• EXERCISE PROMPT:
Make a verbatim transcription of the records, without the pictures.

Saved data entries
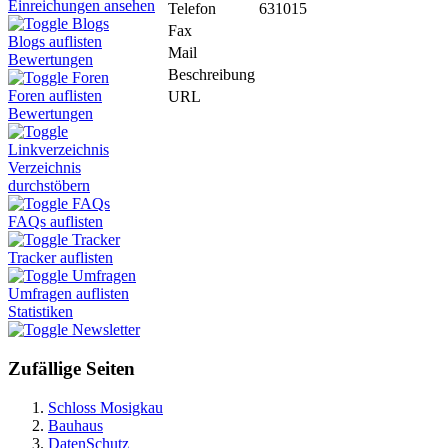
Einreichungen ansehen
Telefon
631015
Blogs
Fax
Blogs auflisten
Mail
Bewertungen
Beschreibung
Foren
Foren auflisten
URL
Bewertungen
Linkverzeichnis
Verzeichnis
durchstöbern
FAQs
FAQs auflisten
Tracker
Tracker auflisten
Umfragen
Umfragen auflisten
Statistiken
Newsletter
Zufällige Seiten
Schloss Mosigkau
Bauhaus
DatenSchutz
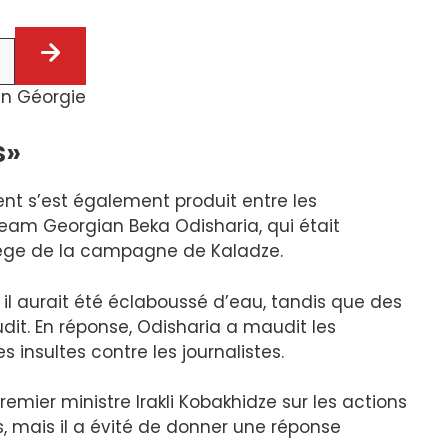
en Géorgie
s»
ent s’est également produit entre les
eam Georgian Beka Odisharia, qui était
iège de la campagne de Kaladze.
 il aurait été éclaboussé d’eau, tandis que des
udit. En réponse, Odisharia a maudit les
insultes contre les journalistes.
Premier ministre Irakli Kobakhidze sur les actions
, mais il a évité de donner une réponse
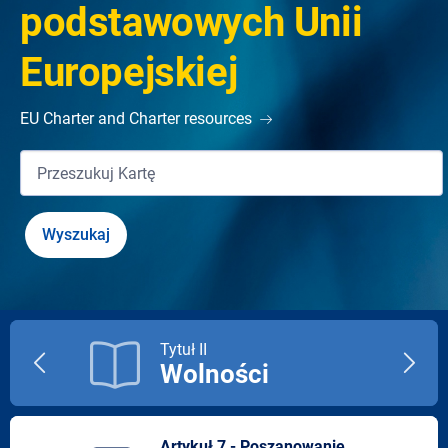
podstawowych Unii
Europejskiej
EU Charter and Charter resources
Tytuł II
Wolności
Previous
Next
title
title
Artykuł 7 - Poszanowanie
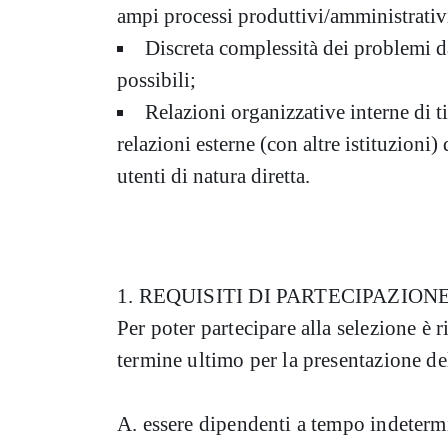
ampi processi produttivi/amministrativ
Discreta complessità dei problemi da
possibili;
Relazioni organizzative interne di t
relazioni esterne (con altre istituzioni)
utenti di natura diretta.
1. REQUISITI DI PARTECIPAZION
Per poter partecipare alla selezione è r
termine ultimo per la presentazione del
A. essere dipendenti a tempo indeterm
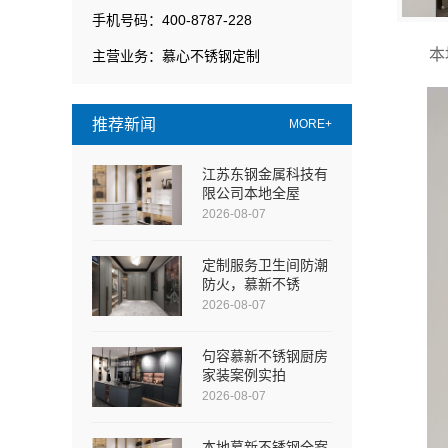
手机号码：400-8787-228
本
主营业务：慕心不锈钢定制
推荐新闻
MORE+
江苏东钢金属科技有
限公司本地全屋
2026-08-07
定制服务卫生间防潮
防火，慕新不锈
2026-08-07
句容慕新不锈钢厨房
家装案例实拍
2026-08-07
本地慕新不锈钢全案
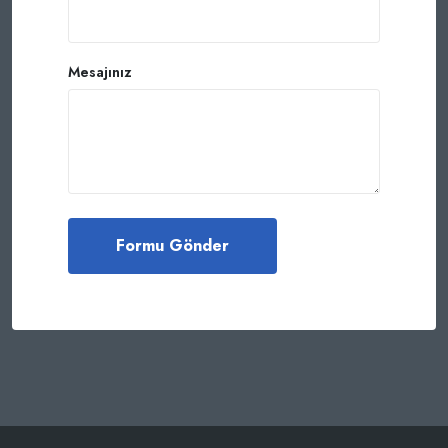
Mesajınız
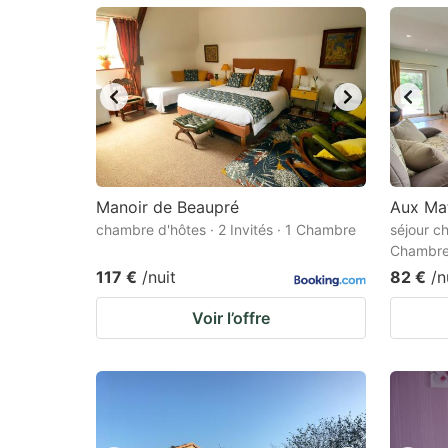
mark
m
key
k
to
to
get
ge
the
th
keyboard
k
shortcuts
sh
Manoir de Beaupré
Aux Ma
chambre d'hôtes · 2 Invités · 1 Chambre
for
séjour ch
fo
Chambr
changing
c
117 €
/nuit
82 €
/n
dates.
da
Voir l’offre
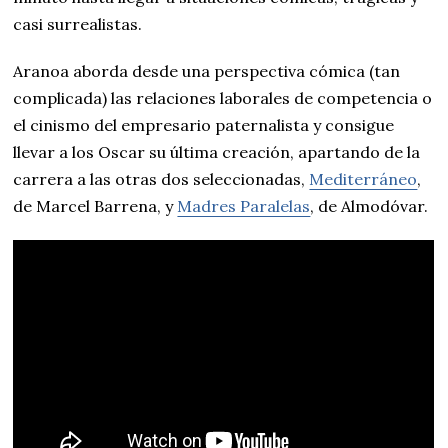
casi surrealistas.
Aranoa aborda desde una perspectiva cómica (tan
complicada) las relaciones laborales de competencia o
el cinismo del empresario paternalista y consigue
llevar a los Oscar su última creación, apartando de la
carrera a las otras dos seleccionadas,
Mediterráneo
,
de Marcel Barrena, y
Madres Paralelas
, de Almodóvar.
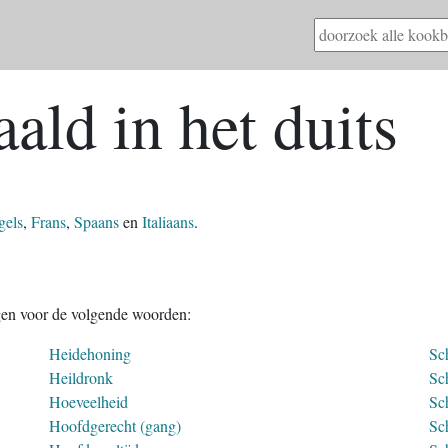
ald in het duits
gels
,
Frans
,
Spaans
en
Italiaans
.
gen voor de volgende woorden:
Heidehoning
Sc
Heildronk
Sc
Hoeveelheid
Sc
Hoofdgerecht (gang)
Sch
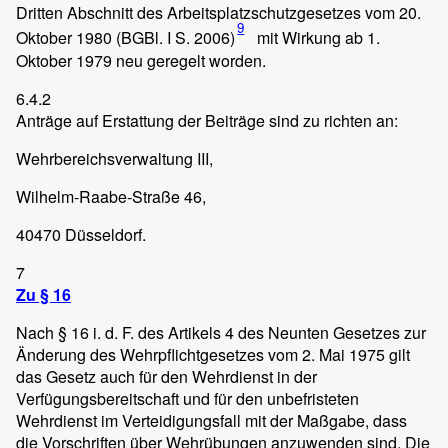
Dritten Abschnitt des Arbeitsplatzschutzgesetzes vom 20.
9
Oktober 1980 (BGBl. I S. 2006)
mit Wirkung ab 1.
Oktober 1979 neu geregelt worden.
6.4.2
Anträge auf Erstattung der Beiträge sind zu richten an:
Wehrbereichsverwaltung III,
Wilhelm-Raabe-Straße 46,
40470 Düsseldorf.
7
Zu § 16
Nach § 16 i. d. F. des Artikels 4 des Neunten Gesetzes zur
Änderung des Wehrpflichtgesetzes vom 2. Mai 1975 gilt
das Gesetz auch für den Wehrdienst in der
Verfügungsbereitschaft und für den unbefristeten
Wehrdienst im Verteidigungsfall mit der Maßgabe, dass
die Vorschriften über Wehrübungen anzuwenden sind. Die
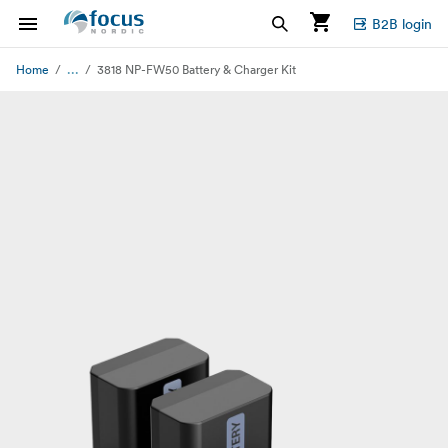
B2B login
...
Home
3818 NP-FW50 Battery & Charger Kit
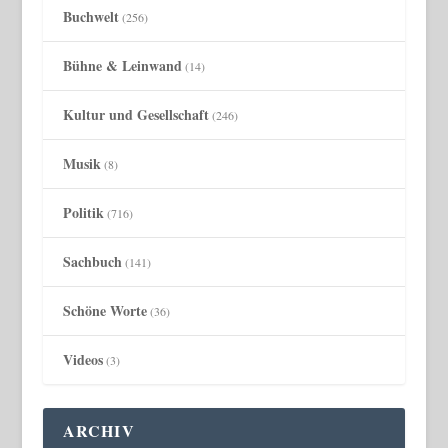
Buchwelt
(256)
Bühne & Leinwand
(14)
Kultur und Gesellschaft
(246)
Musik
(8)
Politik
(716)
Sachbuch
(141)
Schöne Worte
(36)
Videos
(3)
ARCHIV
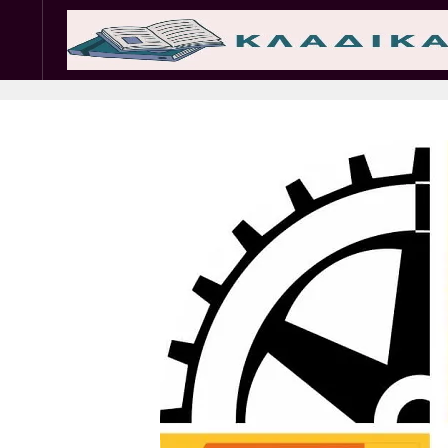
Σωματεία
Εμπ.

• FINISHED TASK:
Einreichungen ansehen
Telefon
631015
Blogs
Fax
Blogs auflisten
Mail
Bewertungen
Beschreibung
Foren
Foren auflisten
URL
Bewertungen
Linkverzeichnis
Verzeichnis
durchstöbern
FAQs
FAQs auflisten
Tracker
Tracker auflisten
Umfragen
Umfragen auflisten
Statistiken
Newsletter
Zufällige Seiten
Schloss Mosigkau
Bauhaus
DatenSchutz
en Géorgie
s»
ent s’est également produit entre les
eam Georgian Beka Odisharia, qui était
iège de la campagne de Kaladze.
 il aurait été éclaboussé d’eau, tandis que des
udit. En réponse, Odisharia a maudit les
insultes contre les journalistes.
Premier ministre Irakli Kobakhidze sur les actions
, mais il a évité de donner une réponse
podstawowych Unii
Europejskiej
EU Charter and Charter resources
Tytuł II
Wolności
Previous
Next
title
title
Artykuł 7 - Poszanowanie
ampi processi produttivi/amministrativ
Discreta complessità dei problemi da
possibili;
Relazioni organizzative interne di t
relazioni esterne (con altre istituzioni)
utenti di natura diretta.
1. REQUISITI DI PARTECIPAZION
Per poter partecipare alla selezione è r
termine ultimo per la presentazione del
A. essere dipendenti a tempo indeterm
手机号码：400-8787-228
本
主营业务：慕心不锈钢定制
推荐新闻
MORE+
江苏东钢金属科技有
限公司本地全屋
2026-08-07
定制服务卫生间防潮
防火，慕新不锈
2026-08-07
句容慕新不锈钢厨房
家装案例实拍
2026-08-07
本地慕新不锈钢全案
Mesajınız
mark
m
key
k
to
to
get
ge
the
th
keyboard
k
shortcuts
sh
Manoir de Beaupré
Aux Ma
chambre d'hôtes · 2 Invités · 1 Chambre
for
séjour ch
fo
Chambr
changing
c
117 €
/nuit
82 €
/n
dates.
da
Voir l’offre
casi surrealistas.
Aranoa aborda desde una perspectiva cómica (tan
complicada) las relaciones laborales de competencia o
el cinismo del empresario paternalista y consigue
llevar a los Oscar su última creación, apartando de la
carrera a las otras dos seleccionadas,
Mediterráneo
,
de Marcel Barrena, y
Madres Paralelas
, de Almodóvar.
ald in het duits
gels
,
Frans
,
Spaans
en
Italiaans
.
gen voor de volgende woorden:
Heidehoning
Sc
Heildronk
Sc
Hoeveelheid
Sc
Hoofdgerecht (gang)
Sch
Dritten Abschnitt des Arbeitsplatzschutzgesetzes vom 20.
9
Oktober 1980 (BGBl. I S. 2006)
mit Wirkung ab 1.
Oktober 1979 neu geregelt worden.
6.4.2
Anträge auf Erstattung der Beiträge sind zu richten an:
Wehrbereichsverwaltung III,
Wilhelm-Raabe-Straße 46,
40470 Düsseldorf.
7
Zu § 16
Nach § 16 i. d. F. des Artikels 4 des Neunten Gesetzes zur
Änderung des Wehrpflichtgesetzes vom 2. Mai 1975 gilt
das Gesetz auch für den Wehrdienst in der
Verfügungsbereitschaft und für den unbefristeten
Wehrdienst im Verteidigungsfall mit der Maßgabe, dass
die Vorschriften über Wehrübungen anzuwenden sind. Die
B2B login
...
Home
3818 NP-FW50 Battery & Charger Kit
Buchwelt
(256)
Bühne & Leinwand
(14)
Kultur und Gesellschaft
(246)
Musik
(8)
Politik
(716)
Sachbuch
(141)
Schöne Worte
(36)
Videos
(3)
ARCHIV
Σωματεία
Εμπ.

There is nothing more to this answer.